[Sneap] Caesium Sputter Source and possible contamination from Ti hydride

David Weisser david.weisser at anu.edu.au
Thu Mar 6 22:53:14 EST 2008 

Chris, Tom and Colin,

We have seen convincing evidence of the poisoning of a Tantalum surface
ioniser by titanium.  In the General Ionex 832 sputter source, the tantalum
frit ioniser faces a large electron suppressor electrode.  This electrode
was originally made of stainless steel and became worn by sputtering over
time.  We replaced it with a home made electrode of a material that
sputtered much less than stainless steel -that is titanium.  With a short
time, (I don't remember whether it was hours or days) the Cs current went to
near zero.  The electron affinity of titanium is very low: 0.079 V.

The titanium suppressor electrode was replace with one made of Molybdenum,
(electron affinity 0.746 V) and the source resumed excellent output for
years.

The poisoning effect is reduced by running the ioniser hotter.  The higher
temperature increases the diffusion of the titanium into the bulk of the
tantalum thereby reducing the amount at the surface where the ionisation
occurs.

Modern ion sources do not use frit ionisers and don't have electron
suppressor electrodes in view of the ioniser.  But they have high sputtering
rates which can contaminate the ioniser.

We have run metallic titanium cathodes in the gas cathode SNICSII using
ammonia gas to produce TiH beams and H beams with no noticeable ioniser
poisoning. We have also run TiH3 cathodes without evidence of poisoning.
Perhaps since we only run low proton intensities, the rate of titanium
deposit is compatible with the diffusion into the tantalum.

Regards,

David

********************************************
D.C. Weisser
Nuclear Physics Department
Research School of Physical Sciences and Engineering
Australian National University
Canberra A.C.T. 0200
AUSTRALIA

Tel:    + 61 (0)2 6125 2080
Fax:    + 61 (0)2 6125 0748
Mobile: + 61 (0)414 249 209

david.weisser at anu.edu.au

  -----Original Message-----
  From: sneap-bounces at tunl.duke.edu [mailto:sneap-bounces at tunl.duke.edu]On
Behalf Of Colin Maden
  Sent: Thursday, 6 March 2008 8:13 PM
  To: Symposium of Northeastern Accelerator Personnel
  Subject: Re: [Sneap] Caesium Sputter Source and possible contamination
from Ti hydride



  Dear Chris,

  During my time at the SUERC AMS Lab we also saw negative effects that we
believe were caused by titanium, but as in Tom Browns's case hard evidence
is lacking.

  The observations we made were mainly during 10Be analysis on the MC-SNICS
134 cathode source. Samples with considerably more residue after sample
preparation, instead of a small amount of white BeO, would not only produce
less ion current during measurement, but seemed to "poison" the source in
the sense that samples running with good current before the analysis of such
a "bad" sample would yield less current after the analysis of the bad
sample.

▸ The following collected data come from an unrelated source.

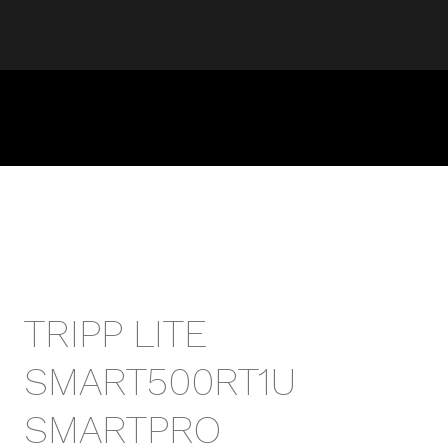
TRIPP LITE
SMART500RT1U
SMARTPRO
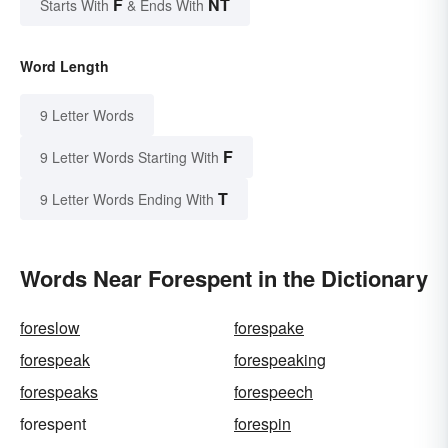
F
NT
Starts With
& Ends With
Word Length
9 Letter Words
F
9 Letter Words Starting With
T
9 Letter Words Ending With
Words Near Forespent in the Dictionary
foreslow
forespake
forespeak
forespeaking
forespeaks
forespeech
forespent
forespin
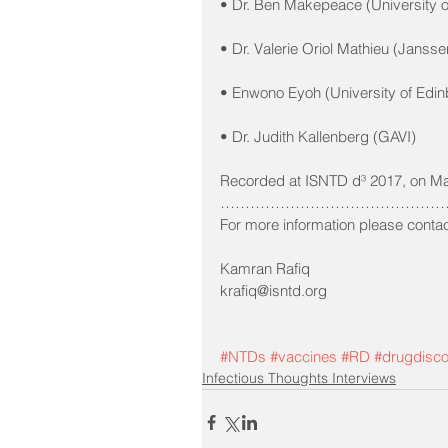
• Dr. Ben Makepeace (University o
• Dr. Valerie Oriol Mathieu (Janss
• Enwono Eyoh (University of Edin
• Dr. Judith Kallenberg (GAVI)
Recorded at ISNTD d³ 2017, on Ma
…………………………………………
For more information please contac
Kamran Rafiq 
krafiq@isntd.org
#NTDs
#vaccines
#RD
#drugdisc
Infectious Thoughts Interviews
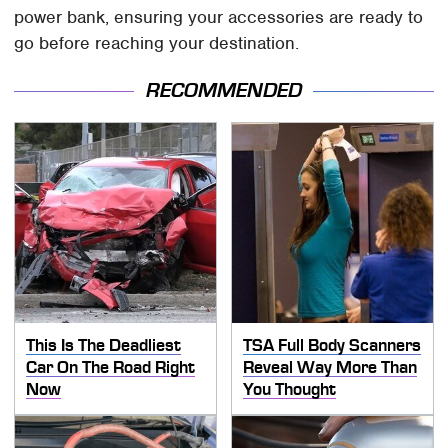
power bank, ensuring your accessories are ready to
go before reaching your destination.
RECOMMENDED
This Is The Deadliest
TSA Full Body Scanners
Car On The Road Right
Reveal Way More Than
Now
You Thought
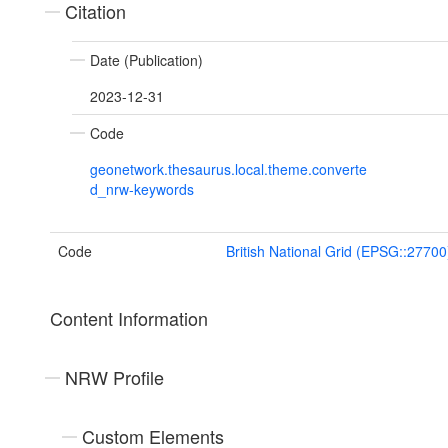
Citation
Date (Publication)
2023-12-31
Code
geonetwork.thesaurus.local.theme.converte
d_nrw-keywords
Code
British National Grid (EPSG::27700
Content Information
NRW Profile
Custom Elements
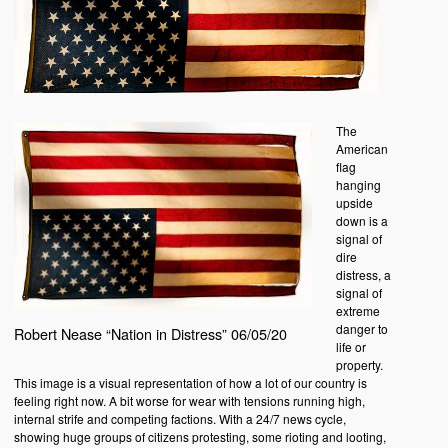
The
American
flag
hanging
upside
down is a
signal of
dire
distress, a
signal of
extreme
danger to
Robert Nease “Nation in Distress” 06/05/20
life or
property.
This image is a visual representation of how a lot of our country is
feeling right now. A bit worse for wear with tensions running high,
internal strife and competing factions. With a 24/7 news cycle,
showing huge groups of citizens protesting, some rioting and looting,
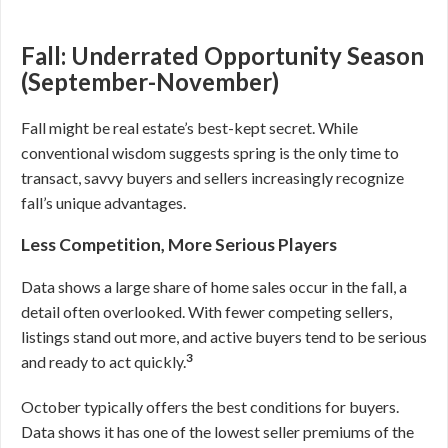
Fall: Underrated Opportunity Season
(September-November)
Fall might be real estate’s best-kept secret. While
conventional wisdom suggests spring is the only time to
transact, savvy buyers and sellers increasingly recognize
fall’s unique advantages.
Less Competition, More Serious Players
Data shows a large share of home sales occur in the fall, a
detail often overlooked. With fewer competing sellers,
listings stand out more, and active buyers tend to be serious
3
and ready to act quickly.
October typically offers the best conditions for buyers.
Data shows it has one of the lowest seller premiums of the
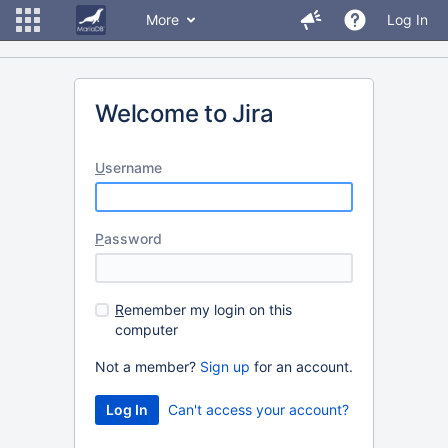
More
Log In
Welcome to Jira
U
sername
P
assword
R
emember my login on this
computer
Not a member?
Sign up
for an account.
Can't access your account?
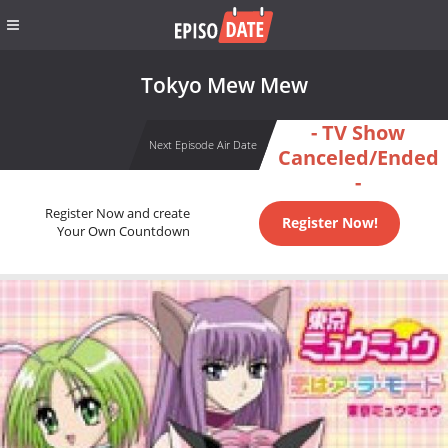
Tokyo Mew Mew
- TV Show
Next Episode Air Date
Canceled/Ended
-
Register Now and create
Register Now!
Your Own Countdown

An analysis of this large residue showed that titanium was the only
contamination that potentially could be the cause of the problem. The sample
chemistry was adapted to get rid of the Ti and the situation improved.

  The state of the "poisoned" ion source could be relieved during the run by
heating the ioniser to a high temperature for an hour or two and then
reducing the temperature again to continue with the measurements. This would
go towards confirming Tom's suspicion that the problem is caused by a Ti
coating of the ioniser.
  Because we cleaned the source after almost every Be run we didn't see any
effect on C14 measurements.

  After asking a few people in the AMS community it seems as if this problem
is source specific and not all ion sources are affected by it. Other AMS
labs have run tests and seen no effect on their ion source due to titanium.

  It should also be mentioned that at SUERC we measured C14 from CO2 gas
samples on the MC-SNICS 39 cathode source modified for gas samples, where C
is sputtered off a titanium insert in the cathode, onto which the CO2 is
gettered. We never saw any decrease in source performance during these runs
other than the normal ageing effect of a source getting dirty. But the
source was run as hot as reasonably possible during these runs, which
possibly prevented the deposition of Ti on the ioniser.

  Cheers,
  Colin



  Thomas A Brown wrote:
Chris,

   We have ongoing 3H AMS projects and run Ti-hydride targets in our
sources for those projects.  We have found that running Ti-hydride in
the ion source does (is likely to) have an undesirable impact on
subsequent efforts to run 14C targets in the source.  We routinely
consider just cleaning the source after Ti-hydride runs before
beginning further 14C runs.  Our suspicions (which have included many
theories - some conflicting but coming from the same person) tend to
center on possible problems caused by the deposition of Ti (sputtered
neutral ions?) all over the surface of the ionizer - but hard
evidence is lacking.

Hope this helps.
Tom.



Hi Guys
Our SNICS Caesium sputter ion source is mainly used for C-14 Measurements.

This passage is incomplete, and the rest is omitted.